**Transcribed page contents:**
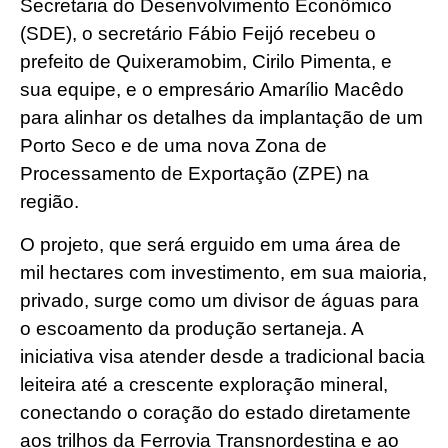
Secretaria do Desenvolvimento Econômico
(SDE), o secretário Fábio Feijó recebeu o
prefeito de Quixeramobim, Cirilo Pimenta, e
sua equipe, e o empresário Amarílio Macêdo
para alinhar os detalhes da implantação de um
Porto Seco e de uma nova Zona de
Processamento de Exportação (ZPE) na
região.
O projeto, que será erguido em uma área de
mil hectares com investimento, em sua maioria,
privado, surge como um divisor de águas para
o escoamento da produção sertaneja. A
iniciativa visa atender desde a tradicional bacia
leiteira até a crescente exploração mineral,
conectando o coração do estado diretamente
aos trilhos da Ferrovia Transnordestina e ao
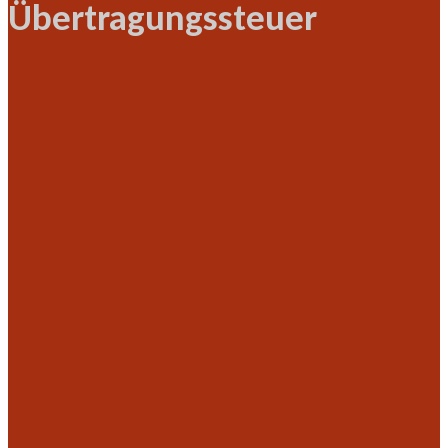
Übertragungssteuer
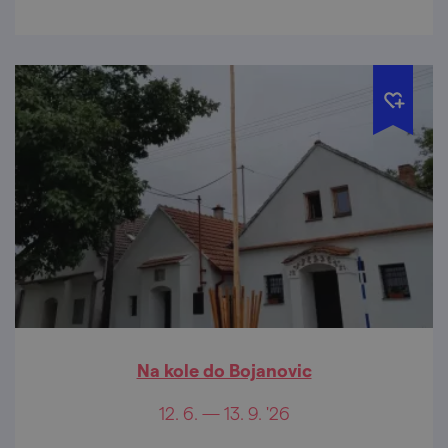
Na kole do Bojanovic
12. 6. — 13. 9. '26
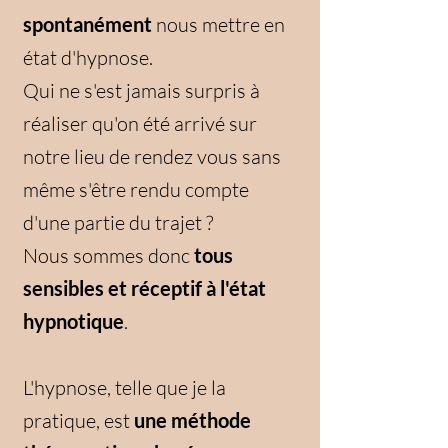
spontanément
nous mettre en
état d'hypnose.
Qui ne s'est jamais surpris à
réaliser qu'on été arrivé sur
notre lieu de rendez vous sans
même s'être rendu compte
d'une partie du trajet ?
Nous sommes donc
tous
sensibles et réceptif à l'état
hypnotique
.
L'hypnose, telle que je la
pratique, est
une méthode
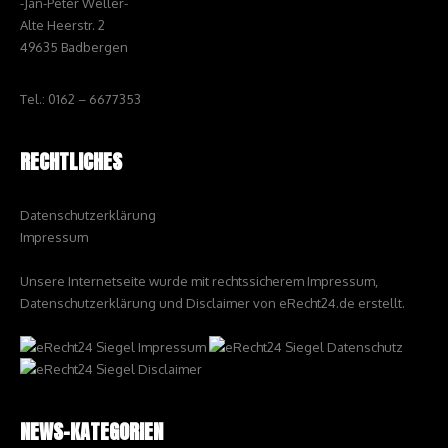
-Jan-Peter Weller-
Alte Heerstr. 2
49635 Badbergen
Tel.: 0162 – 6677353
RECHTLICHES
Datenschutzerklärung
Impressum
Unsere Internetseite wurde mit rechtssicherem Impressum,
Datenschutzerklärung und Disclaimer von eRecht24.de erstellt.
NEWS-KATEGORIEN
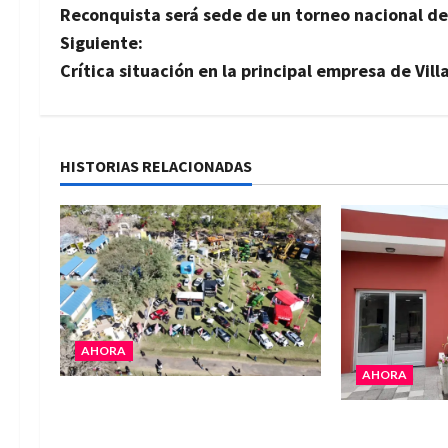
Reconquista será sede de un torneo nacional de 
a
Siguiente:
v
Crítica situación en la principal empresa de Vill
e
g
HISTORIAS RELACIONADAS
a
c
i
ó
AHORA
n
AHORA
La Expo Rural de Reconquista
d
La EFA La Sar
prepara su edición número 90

...

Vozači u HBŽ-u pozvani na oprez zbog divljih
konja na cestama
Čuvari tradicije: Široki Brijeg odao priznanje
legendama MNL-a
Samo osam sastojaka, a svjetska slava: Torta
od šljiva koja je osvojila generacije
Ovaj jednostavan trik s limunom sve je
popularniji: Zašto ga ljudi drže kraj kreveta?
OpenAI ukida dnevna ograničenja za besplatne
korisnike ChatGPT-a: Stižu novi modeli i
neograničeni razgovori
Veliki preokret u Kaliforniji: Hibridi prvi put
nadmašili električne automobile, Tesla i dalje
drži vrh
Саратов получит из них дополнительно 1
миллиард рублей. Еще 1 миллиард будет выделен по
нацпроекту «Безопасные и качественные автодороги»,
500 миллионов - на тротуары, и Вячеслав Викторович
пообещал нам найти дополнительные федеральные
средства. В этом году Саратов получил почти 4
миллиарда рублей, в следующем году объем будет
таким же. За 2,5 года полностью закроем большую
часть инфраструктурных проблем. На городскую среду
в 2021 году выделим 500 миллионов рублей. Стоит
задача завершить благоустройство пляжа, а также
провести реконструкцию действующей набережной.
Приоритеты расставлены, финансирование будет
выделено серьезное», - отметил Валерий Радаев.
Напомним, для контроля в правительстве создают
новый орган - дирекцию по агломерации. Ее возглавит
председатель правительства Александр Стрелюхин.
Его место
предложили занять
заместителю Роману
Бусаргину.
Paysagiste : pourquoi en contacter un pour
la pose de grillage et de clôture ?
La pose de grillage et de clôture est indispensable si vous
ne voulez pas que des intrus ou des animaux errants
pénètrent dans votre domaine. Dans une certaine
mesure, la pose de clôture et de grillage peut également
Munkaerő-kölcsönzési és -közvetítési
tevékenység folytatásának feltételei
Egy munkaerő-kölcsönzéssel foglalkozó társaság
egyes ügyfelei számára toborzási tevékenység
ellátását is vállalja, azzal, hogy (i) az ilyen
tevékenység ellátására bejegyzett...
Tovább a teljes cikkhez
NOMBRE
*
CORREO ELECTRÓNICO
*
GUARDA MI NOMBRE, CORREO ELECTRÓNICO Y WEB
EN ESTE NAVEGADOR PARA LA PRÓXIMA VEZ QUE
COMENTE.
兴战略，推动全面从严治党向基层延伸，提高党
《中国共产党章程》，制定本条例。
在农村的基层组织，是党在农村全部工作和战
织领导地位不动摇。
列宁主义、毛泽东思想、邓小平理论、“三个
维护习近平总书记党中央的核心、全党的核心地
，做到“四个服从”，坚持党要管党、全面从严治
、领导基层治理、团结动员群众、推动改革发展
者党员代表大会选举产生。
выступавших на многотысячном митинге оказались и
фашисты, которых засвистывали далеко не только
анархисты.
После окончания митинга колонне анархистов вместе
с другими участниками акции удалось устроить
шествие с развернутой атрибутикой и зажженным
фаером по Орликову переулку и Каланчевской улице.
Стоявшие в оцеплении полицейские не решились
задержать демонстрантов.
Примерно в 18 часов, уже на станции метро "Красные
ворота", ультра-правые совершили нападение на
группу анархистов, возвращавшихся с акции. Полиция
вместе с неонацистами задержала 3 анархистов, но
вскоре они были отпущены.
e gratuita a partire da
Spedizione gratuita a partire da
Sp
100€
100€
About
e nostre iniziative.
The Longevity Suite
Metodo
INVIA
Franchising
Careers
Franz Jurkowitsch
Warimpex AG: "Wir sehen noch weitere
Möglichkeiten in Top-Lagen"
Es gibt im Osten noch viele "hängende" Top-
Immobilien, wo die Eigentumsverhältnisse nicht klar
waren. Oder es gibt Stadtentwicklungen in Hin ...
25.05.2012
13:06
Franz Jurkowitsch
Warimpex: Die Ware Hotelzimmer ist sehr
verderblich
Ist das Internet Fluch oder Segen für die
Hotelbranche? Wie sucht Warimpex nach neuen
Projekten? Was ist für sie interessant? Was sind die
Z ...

**DIRECTIONS FOR THIS TASK:**
Every line in the records above with the string "анархистов" in it should be shown.

**REPLY:**
После окончания митинга колонне анархистов вместе
группу анархистов, возвращавшихся с акции. Полиция
вместе с неонацистами задержала 3 анархистов, но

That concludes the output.